[Saved data entries]
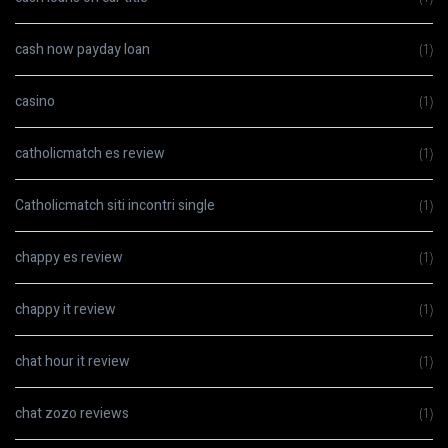
cash now payday loan
(1)
casino
(1)
catholicmatch es review
(1)
Catholicmatch siti incontri single
(1)
chappy es review
(1)
chappy it review
(1)
chat hour it review
(1)
chat zozo reviews
(1)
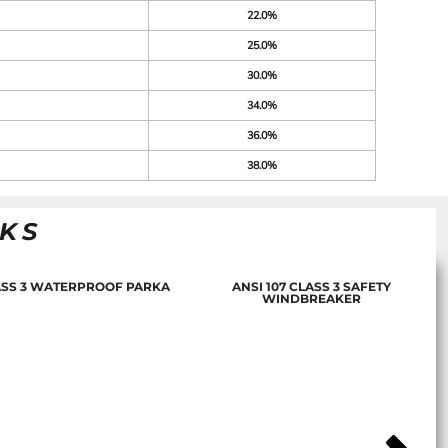
22.0%
25.0%
30.0%
34.0%
36.0%
38.0%
NKS
LASS 3 WATERPROOF PARKA
ANSI 107 CLASS 3 SAFETY
WINDBREAKER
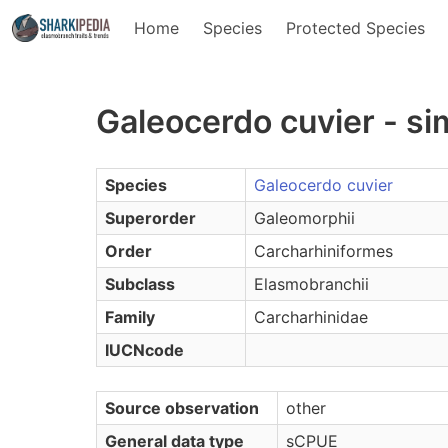
Home
Species
Protected Species
Galeocerdo cuvier - s
Species
Galeocerdo cuvier
Superorder
Galeomorphii
Order
Carcharhiniformes
Subclass
Elasmobranchii
Family
Carcharhinidae
IUCNcode
Source observation
other
General data type
sCPUE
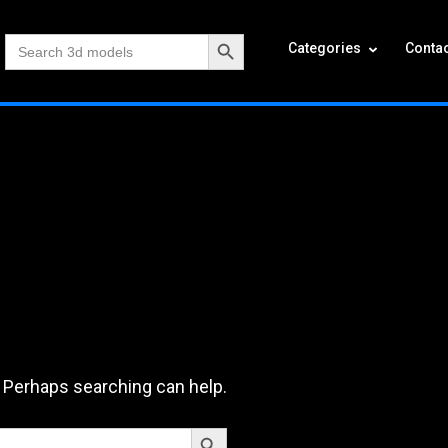
Search Button
Search
Categories
Contac
for:
. Perhaps searching can help.
Search Button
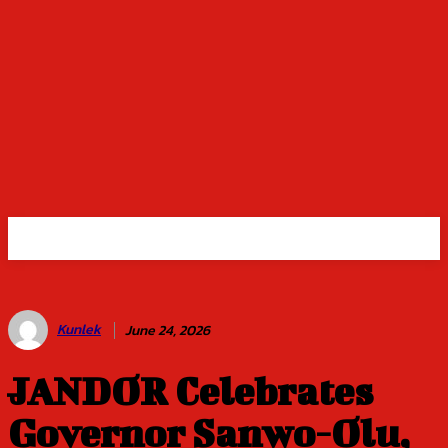
Kunlek
June 24, 2026
JANDOR Celebrates
Governor Sanwo-Olu,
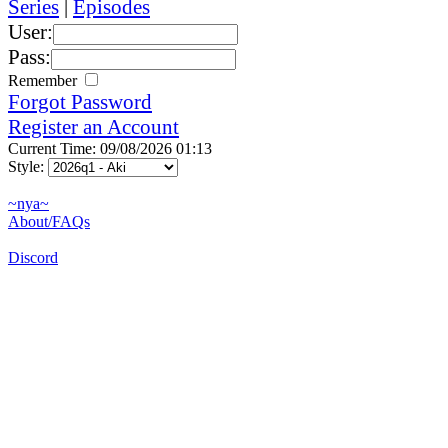
Series
|
Episodes
User:
Pass:
Remember
Forgot Password
Register an Account
Current Time: 09/08/2026 01:13
Style:
~nya~
About/FAQs
Discord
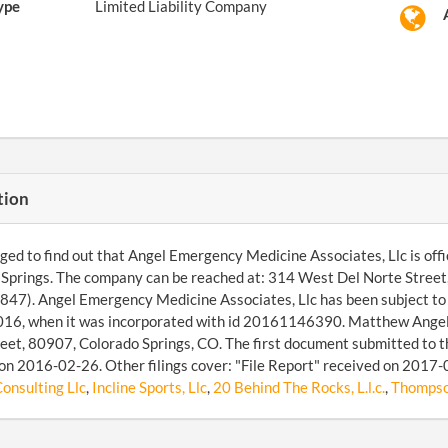
ype
Limited Liability Company
tion
d to find out that Angel Emergency Medicine Associates, Llc is officia
Springs. The company can be reached at: 314 West Del Norte Street
47). Angel Emergency Medicine Associates, Llc has been subject to t
6, when it was incorporated with id 20161146390. Matthew Angelid
eet, 80907, Colorado Springs, CO. The first document submitted to t
on 2016-02-26. Other filings cover: "File Report" received on 2017
onsulting Llc
,
Incline Sports, Llc
,
20 Behind The Rocks, L.l.c.
,
Thompson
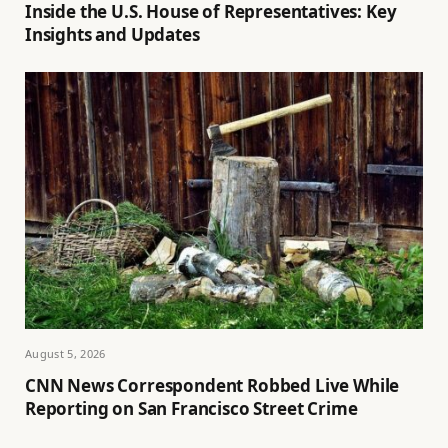
Inside the U.S. House of Representatives: Key
Insights and Updates
August 5, 2026
CNN News Correspondent Robbed Live While
Reporting on San Francisco Street Crime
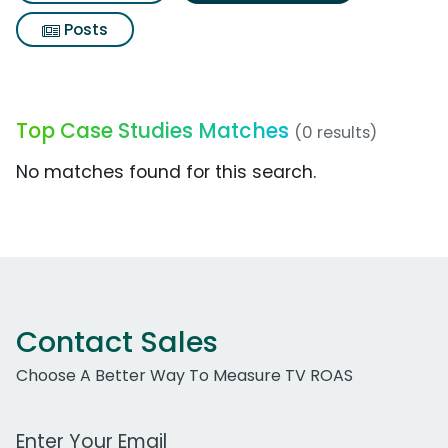
Posts
Top Case Studies Matches
(0 results)
No matches found for this search.
Contact Sales
Choose A Better Way To Measure TV ROAS
Work Email Address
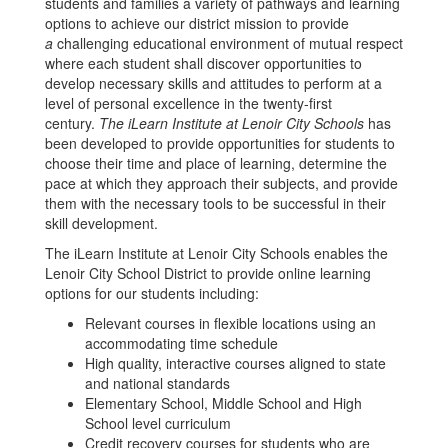
students and families a variety of pathways and learning
options to achieve our district mission to provide
a
challenging educational environment of mutual respect
where each student shall discover opportunities to
develop necessary skills and attitudes to perform at a
level of personal excellence in the twenty-first
century.
The iLearn Institute at Lenoir City Schools
has
been developed to provide opportunities for students to
choose their time and place of learning, determine the
pace at which they approach their subjects, and provide
them with the necessary tools to be successful in their
skill development.
The iLearn Institute at Lenoir City Schools enables the
Lenoir City School District to provide online learning
options for our students including:
Relevant courses in flexible locations using an
accommodating time schedule
High quality, interactive courses aligned to state
and national standards
Elementary School, Middle School and High
School level curriculum
Credit recovery courses for students who are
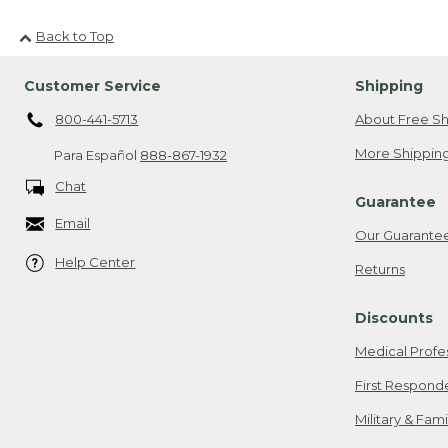
Back to Top
Customer Service
Shipping
800-441-5713
About Free Sh
More Shipping
Para Español
888-867-1932
Chat
Guarantee
Email
Our Guarante
Help Center
Returns
Discounts
Medical Profe
First Respond
Military & Fam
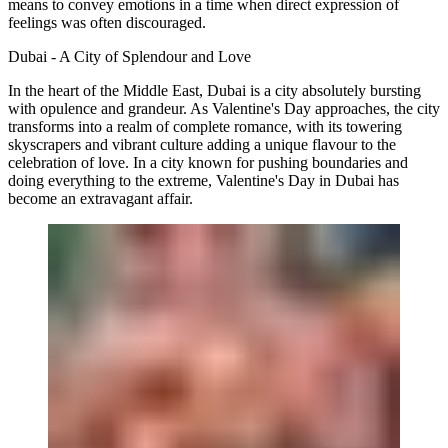
means to convey emotions in a time when direct expression of
feelings was often discouraged.
Dubai - A City of Splendour and Love
In the heart of the Middle East, Dubai is a city absolutely bursting
with opulence and grandeur. As Valentine's Day approaches, the city
transforms into a realm of complete romance, with its towering
skyscrapers and vibrant culture adding a unique flavour to the
celebration of love. In a city known for pushing boundaries and
doing everything to the extreme, Valentine's Day in Dubai has
become an extravagant affair.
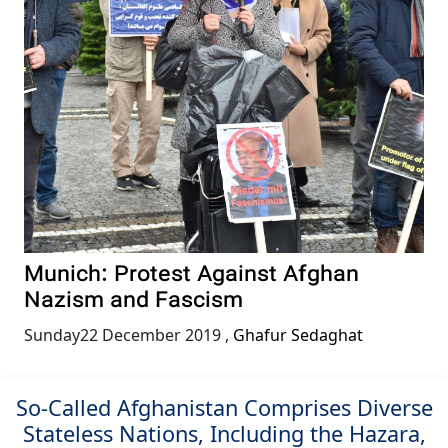
Munich: Protest Against Afghan
Nazism and Fascism
Sunday22 December 2019
,
Ghafur Sedaghat
So-Called Afghanistan Comprises Diverse
Stateless Nations, Including the Hazara,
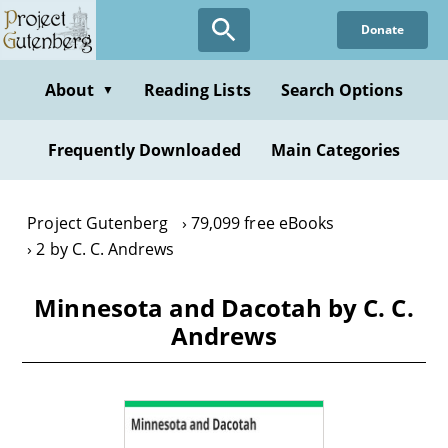
Skip
Donate
to
main
content
About
Reading Lists
Search Options
▼
Frequently Downloaded
Main Categories
Project Gutenberg
79,099 free eBooks
2 by C. C. Andrews
Minnesota and Dacotah by C. C.
Andrews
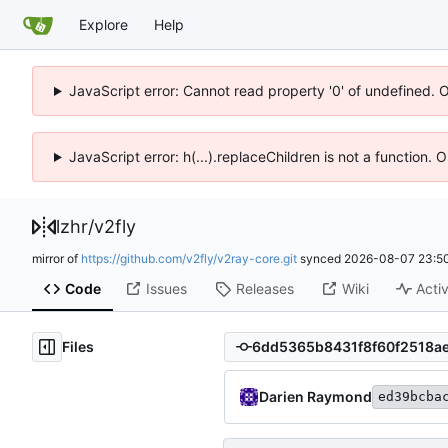
Explore
Help
JavaScript error: Cannot read property '0' of undefined. 
JavaScript error: h(...).replaceChildren is not a function.
lzhr
/
v2fly
mirror of
https://github.com/v2fly/v2ray-core.git
synced
2026-08-07 23:50
Code
Issues
Releases
Wiki
Activ
Files
Darien Raymond
ed39bcba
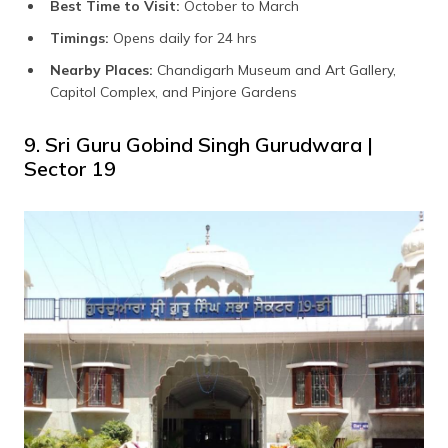
Best Time to Visit:
October to March
Timings:
Opens daily for 24 hrs
Nearby Places:
Chandigarh Museum and Art Gallery,
Capitol Complex, and Pinjore Gardens
9. Sri Guru Gobind Singh Gurudwara |
Sector 19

* _Task instructions_:
Reproduce exactly the lines above starting at the line containing "More Shipping" and ending at the line containing "JavaScript error: Cannot", including both, but not the pictures.

* _Solution for this exercise_:
More Shipping
Para Español
888-867-1932
Chat
Guarantee
Email
Our Guarante
Help Center
Returns
Discounts
Medical Profe
First Respond
Military & Fam
means to convey emotions in a time when direct expression of
feelings was often discouraged.
Dubai - A City of Splendour and Love
In the heart of the Middle East, Dubai is a city absolutely bursting
with opulence and grandeur. As Valentine's Day approaches, the city
transforms into a realm of complete romance, with its towering
skyscrapers and vibrant culture adding a unique flavour to the
celebration of love. In a city known for pushing boundaries and
doing everything to the extreme, Valentine's Day in Dubai has
become an extravagant affair.
Munich: Protest Against Afghan
Nazism and Fascism
Sunday22 December 2019
,
Ghafur Sedaghat
So-Called Afghanistan Comprises Diverse
Stateless Nations, Including the Hazara,
Skip
Donate
to
main
content
About
Reading Lists
Search Options
▼
Frequently Downloaded
Main Categories
Project Gutenberg
79,099 free eBooks
2 by C. C. Andrews
Minnesota and Dacotah by C. C.
Andrews
Explore
Help
JavaScript error: Cannot read property '0' of undefined. 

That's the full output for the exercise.